Beyond sector-specific changes, reducing fish (and food overall) consumption generally in the wealthy and well-nourished parts of the world will also likely be important in reducing environmental pressures. Additionally, reducing seafood (and food) waste will also contribute to building more sustainable seafood systems.

While improving the environmental impacts of seafood production, these transformations must be done in a just and equitable manner. This requires ensuring access to affordable and nutritious seafood for all and that the economic benefits of this transformation also accrue to local communities, smallholders, workers and marginalized groups such as women and indigenous people. For instance, following one of the themes of 2020’s world food day of bridging the digital divide, transformative innovations must be made accessible to small-scale producers, especially in Asia which represents 80% of global production.
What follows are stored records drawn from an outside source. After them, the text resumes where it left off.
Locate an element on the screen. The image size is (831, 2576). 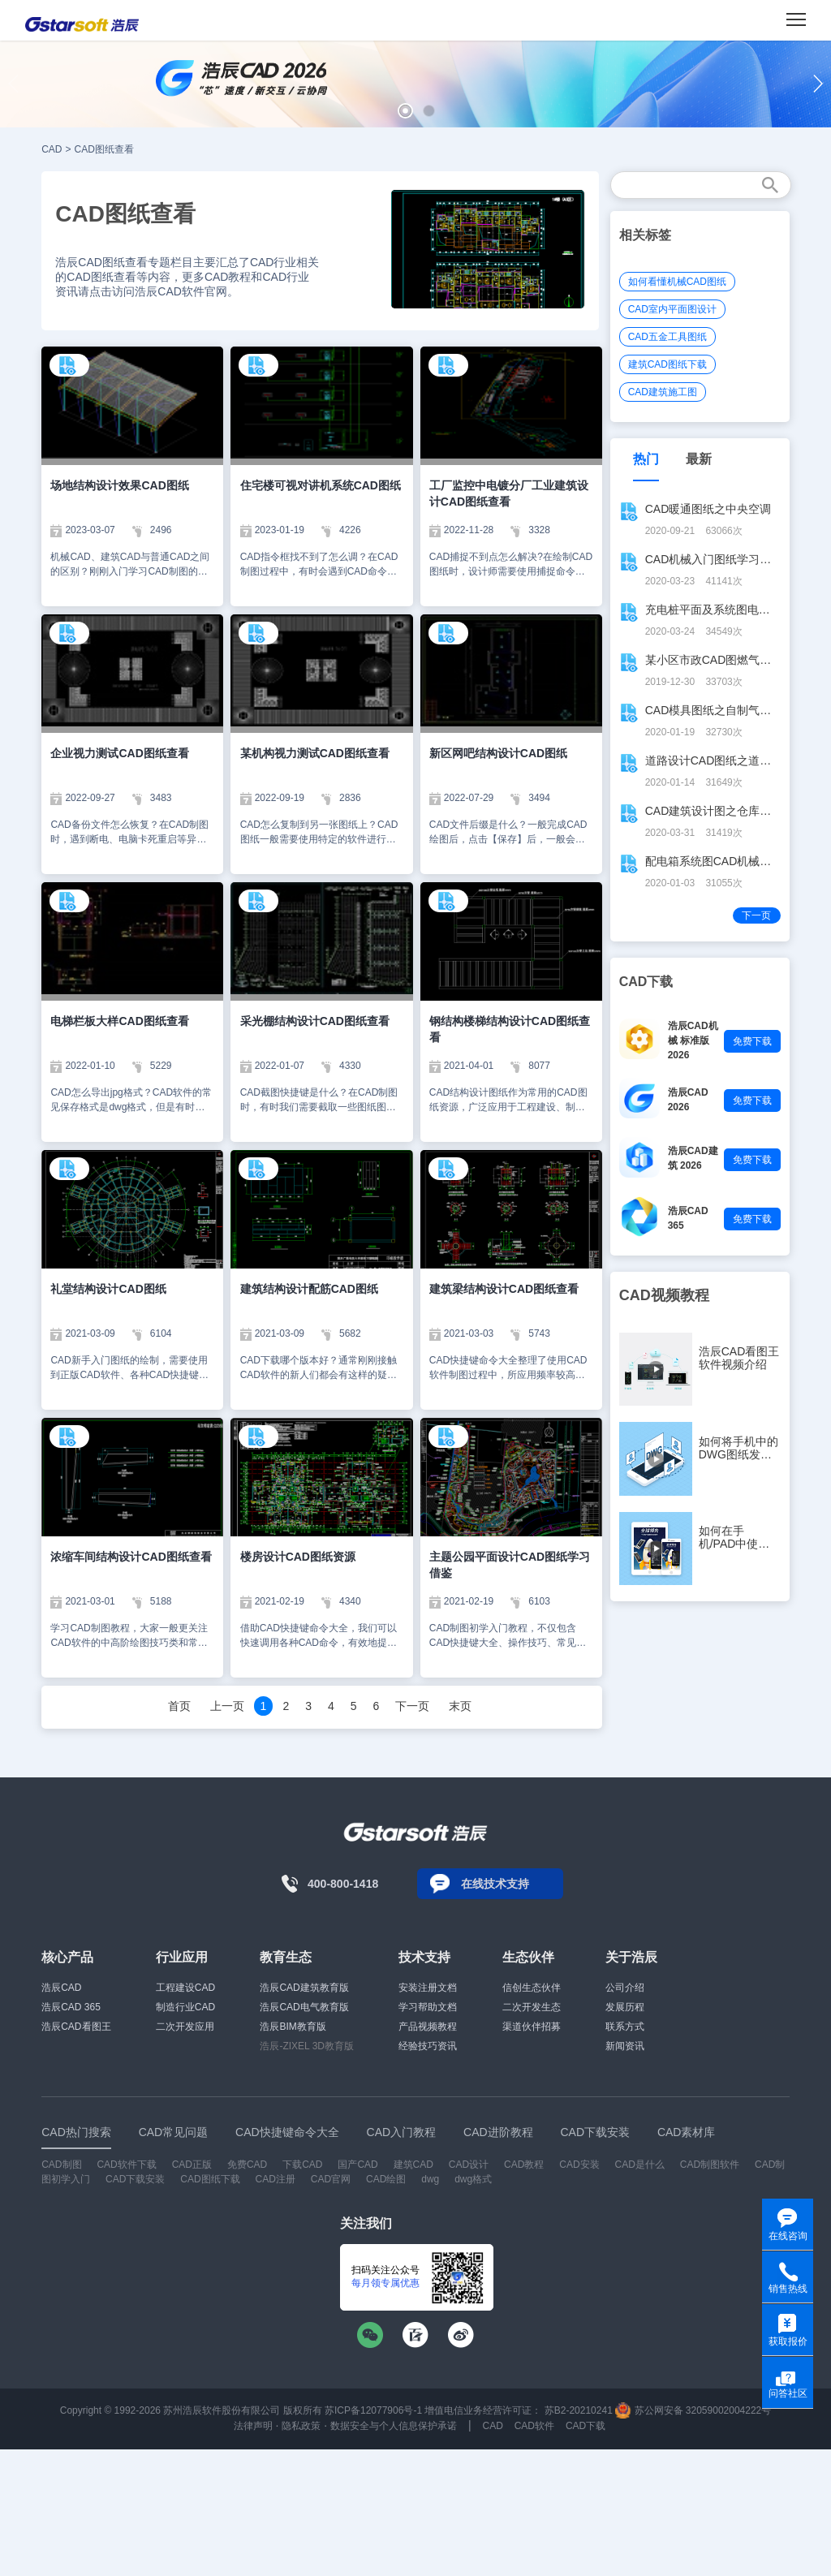 二次开发生态 is located at coordinates (531, 2007).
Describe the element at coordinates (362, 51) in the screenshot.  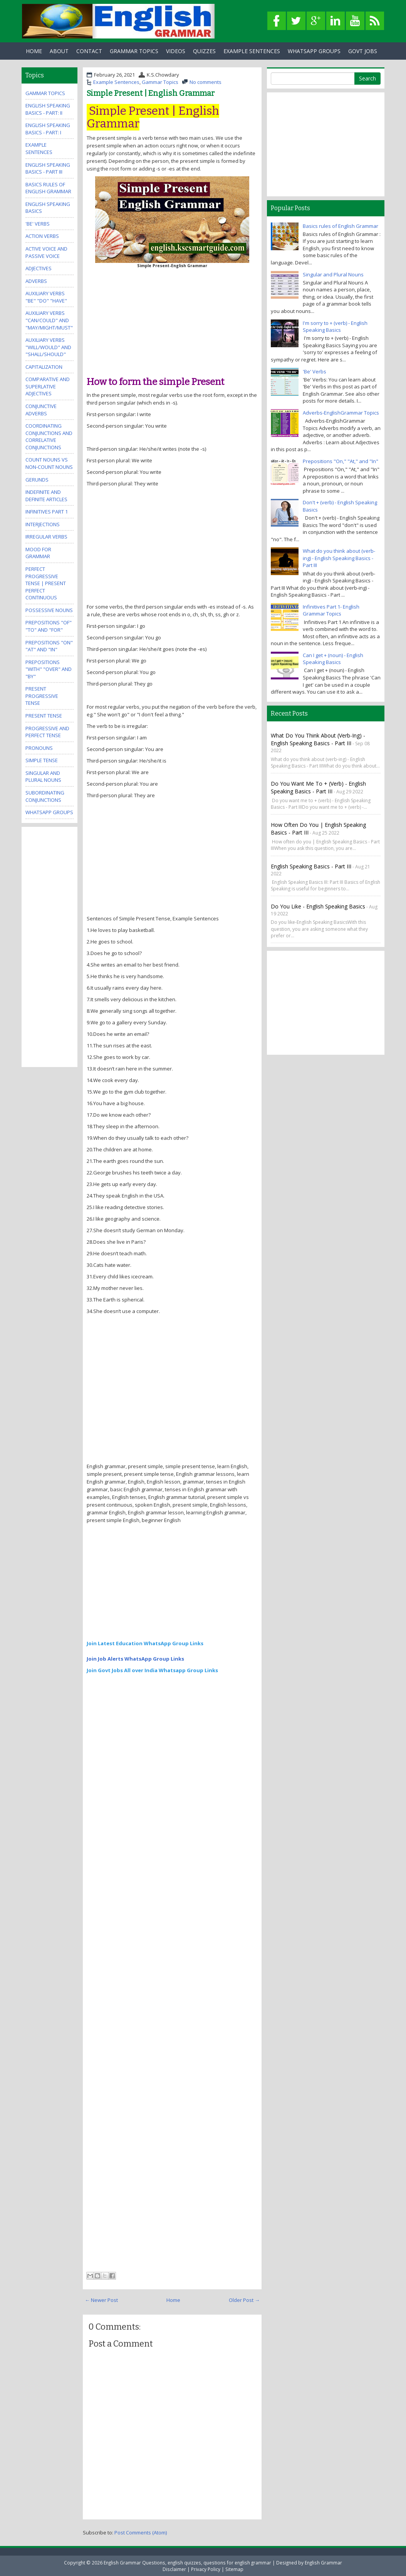 I see `Govt Jobs` at that location.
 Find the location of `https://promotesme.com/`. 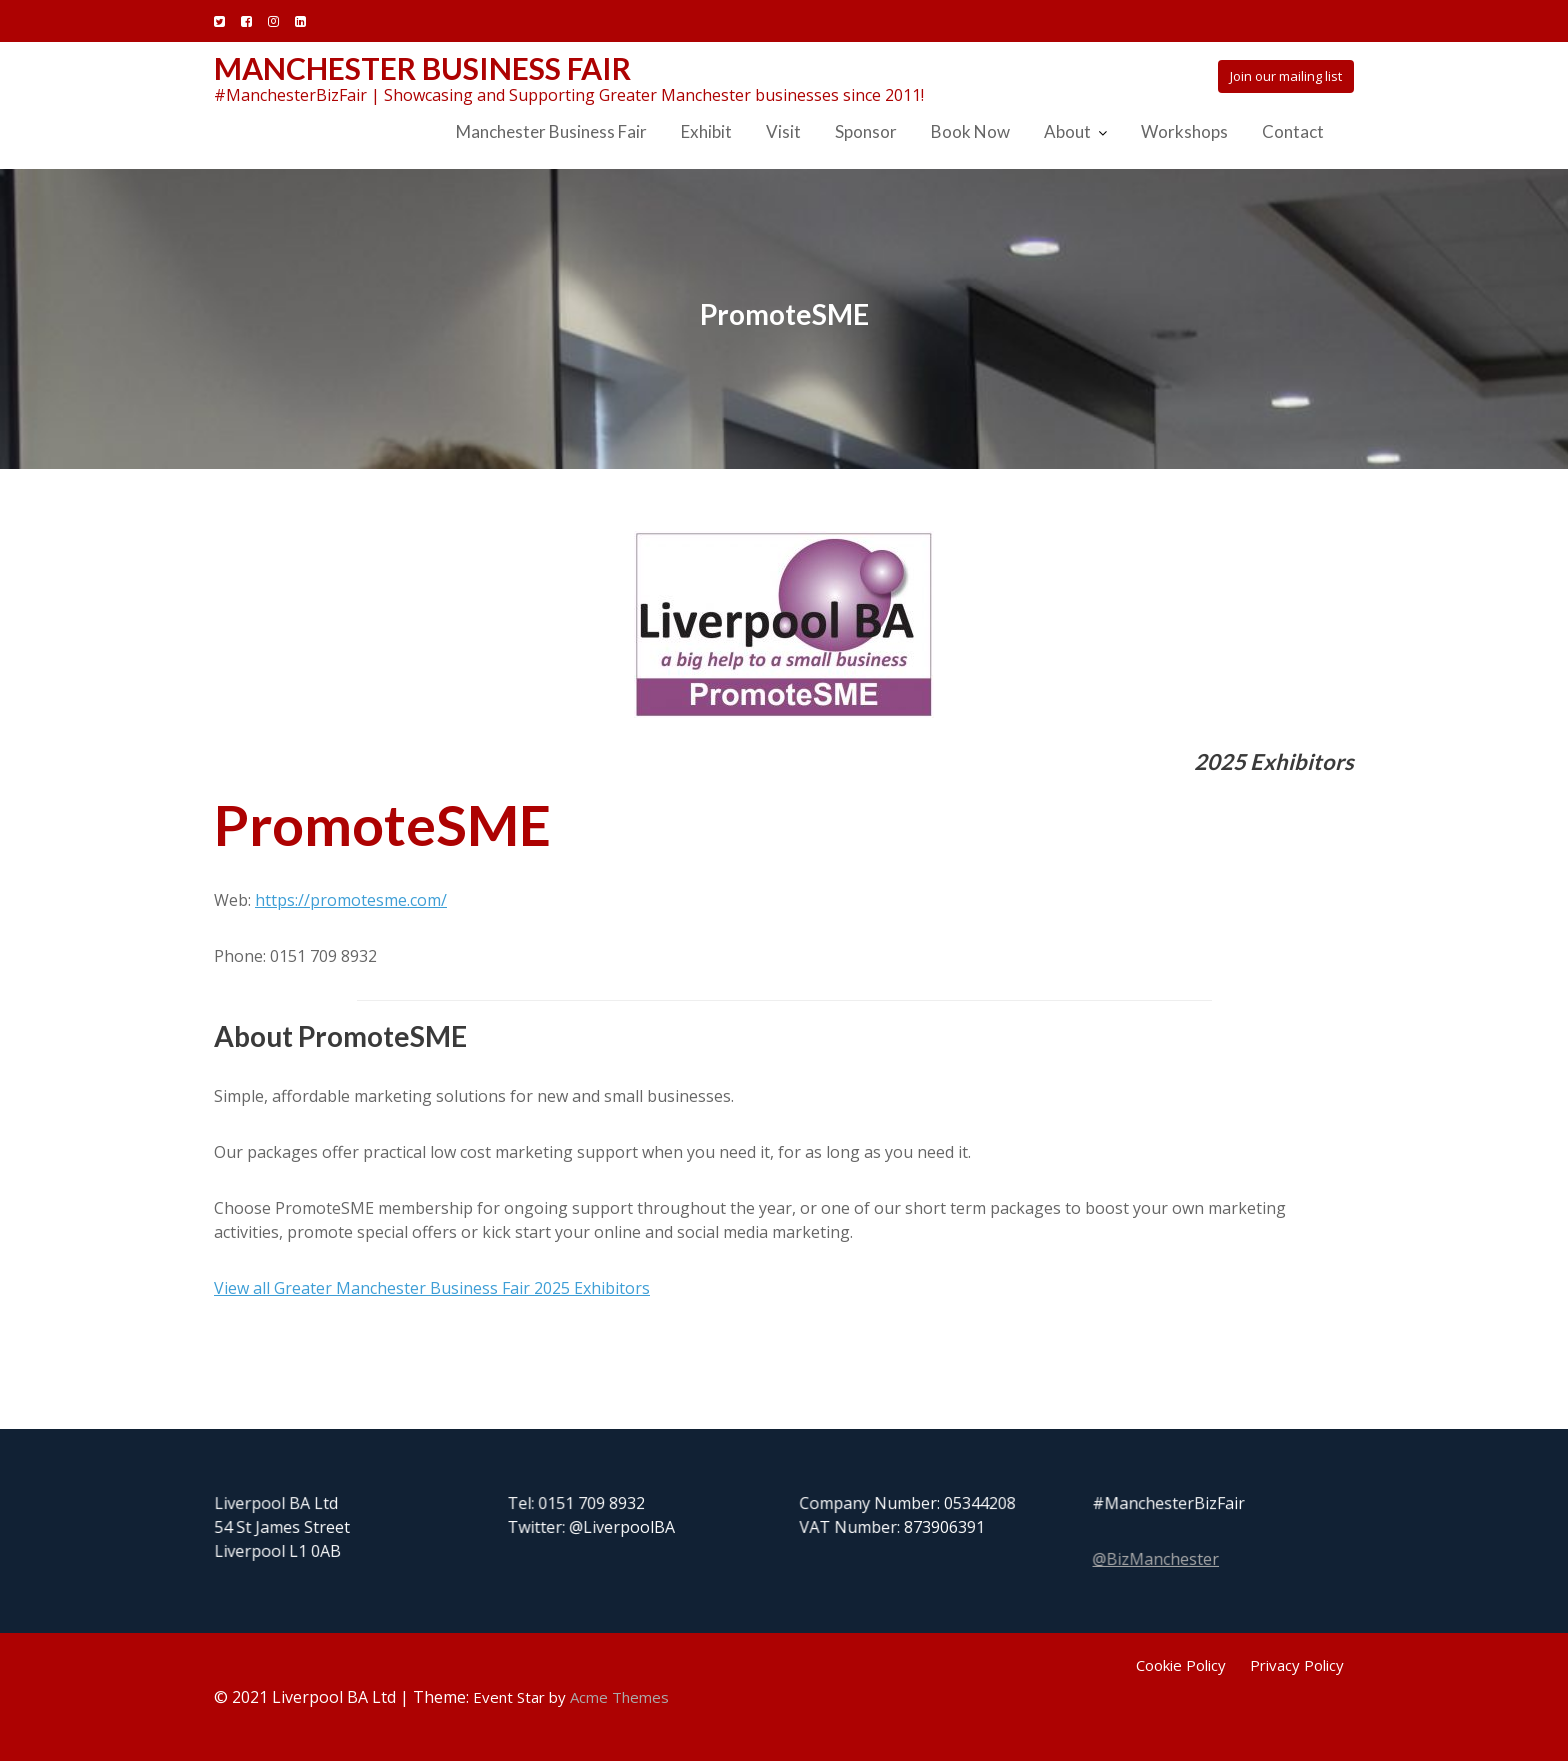 https://promotesme.com/ is located at coordinates (351, 900).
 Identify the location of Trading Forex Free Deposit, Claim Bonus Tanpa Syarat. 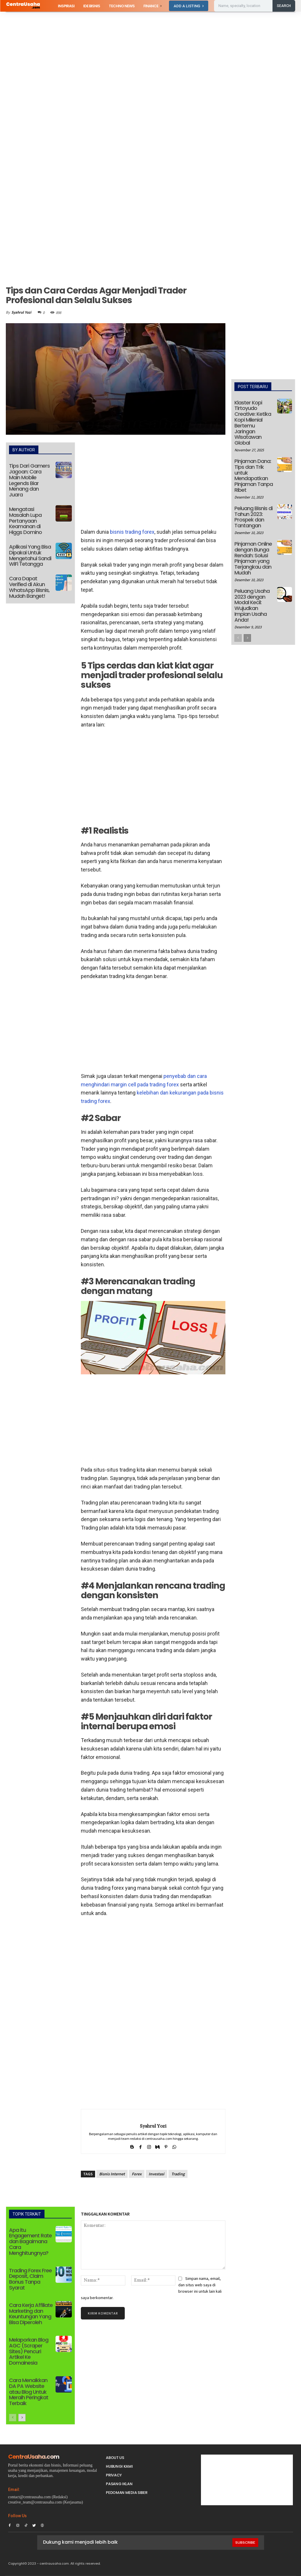 (30, 2279).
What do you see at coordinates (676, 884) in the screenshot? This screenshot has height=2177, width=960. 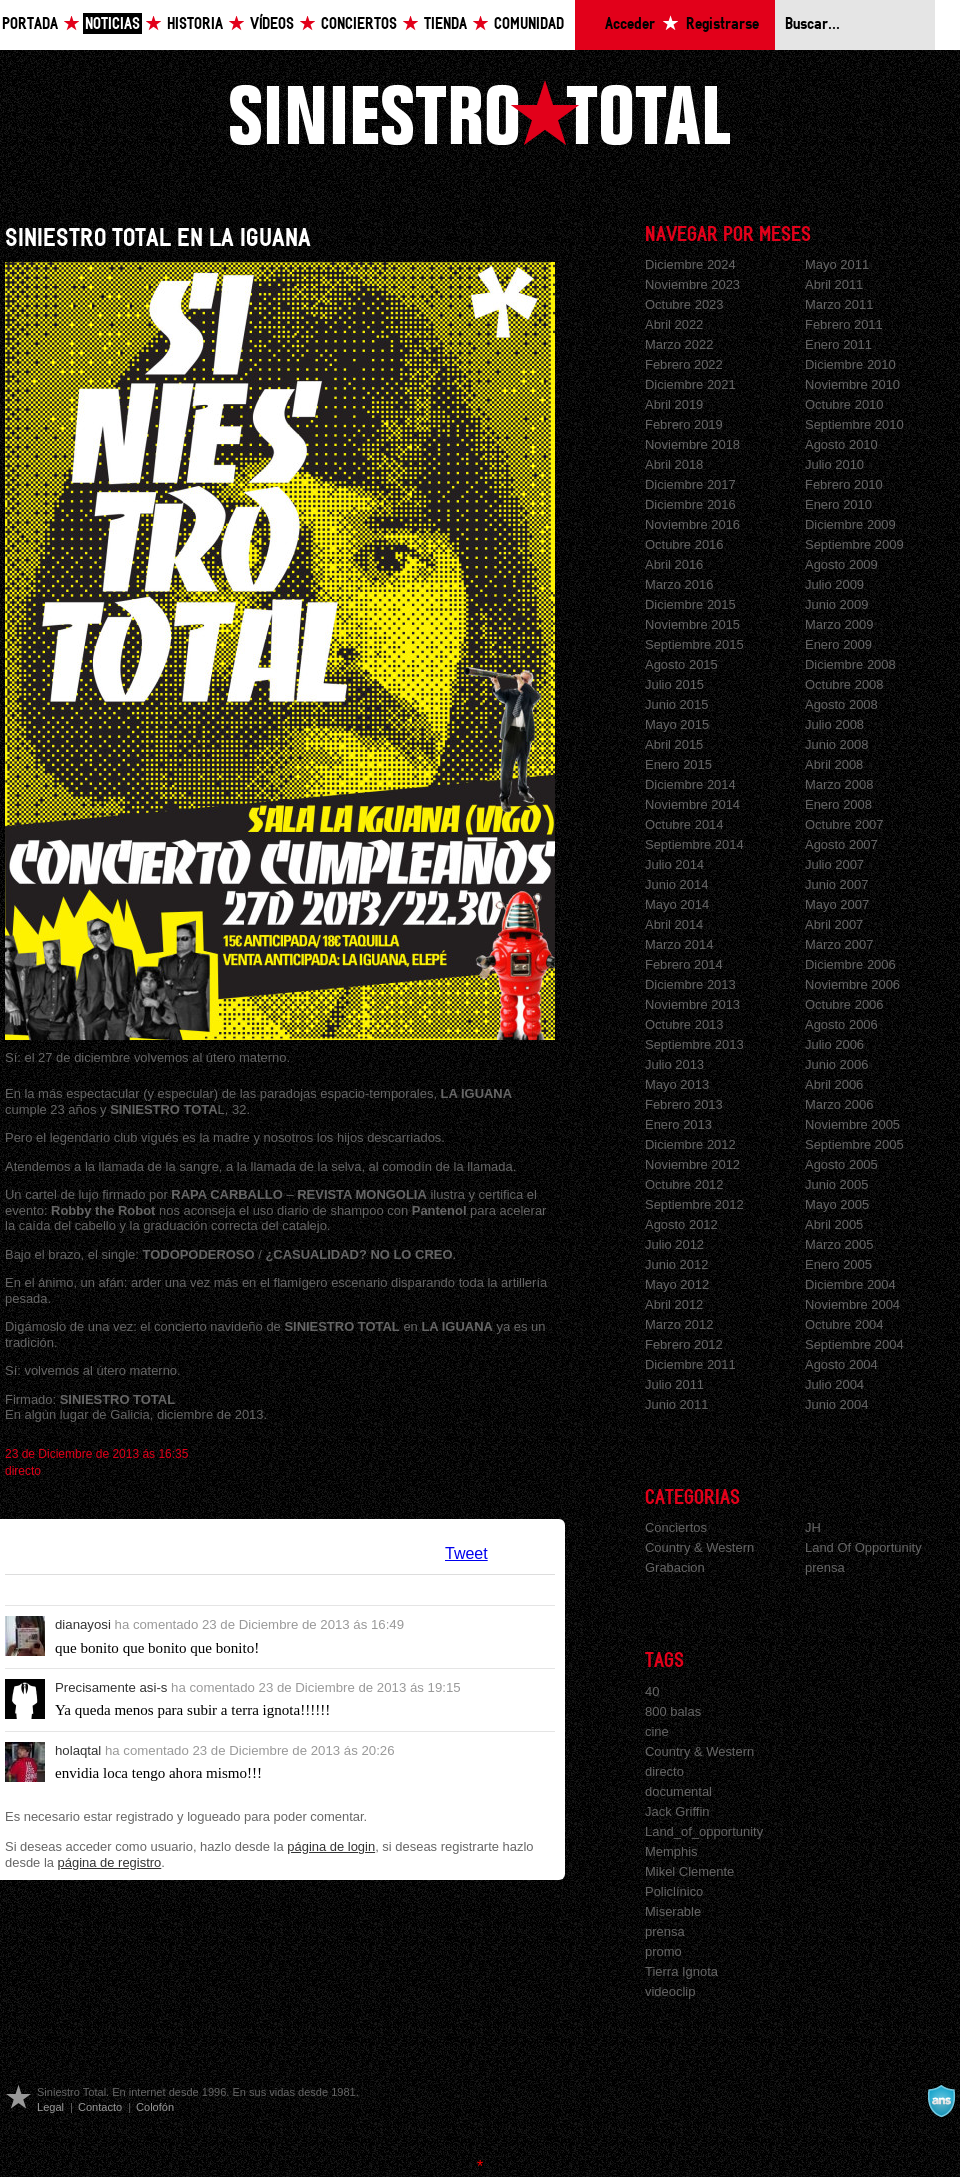 I see `Junio 2014` at bounding box center [676, 884].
We all have a role to play in transforming our seafood system

Policymakers must put in place transformative policies in line with sustainable fisheries management and that support innovation and private sector investments. Consumers must shift their consumption patterns towards socially responsible and environmentally sustainable seafood by looking for example for Aquaculture Stewardship Council, Marine Stewardship Council or Fair Trade certified seafood. Investors must take a long term and holistic view of returns on investment and adopt responsible investment principles. The High-Level Panel for a Sustainable Ocean Economy estimated in a recent report that the costs of transforming the ocean-based based food system (which exclude freshwater seafood production) over the next 30 years would be $796 billion, generating a net return on investment of $6,7 trillion. Seafood companies can invest in innovations in the aquaculture sector such as feed and production systems, electronic traceability systems, implement robust due diligence processes to mitigate risks of human rights abuse and illegal fishing practices, supporting small-scale producers’ access to markets and ensuring decent working conditions. Moreover, seafood companies can play an important role in advocating for reform and policies that support those transformations.

The COVID-19 crisis has further emphasized major weaknesses in the resilience and robustness of our (sea)food systems and its ability to meet global needs, especially those of the most vulnerable communities. In the seafood sector, fishing activities have reduced in both the industrial and artisanal sectors, severely reducing income, especially for workers. Supply chains have been disrupted, limited the ability of producers to sell their products. The demand for seafood from certain sectors (e.g. tourism, restaurants and hotels drastically reduced) and processing operations have been affected by worker health and labour shortages. Informal supply chains are facing even great impacts on the lack of formal contracts. As in other sectors, the COVID-19 crisis provides an opportunity to rethink how to create a sustainable future for the seafood sector.

As we head towards the UN Food System Summit in 2021, let’s make sure we fully integrate the role of the seafood sector in building a sustainable food future that works for all.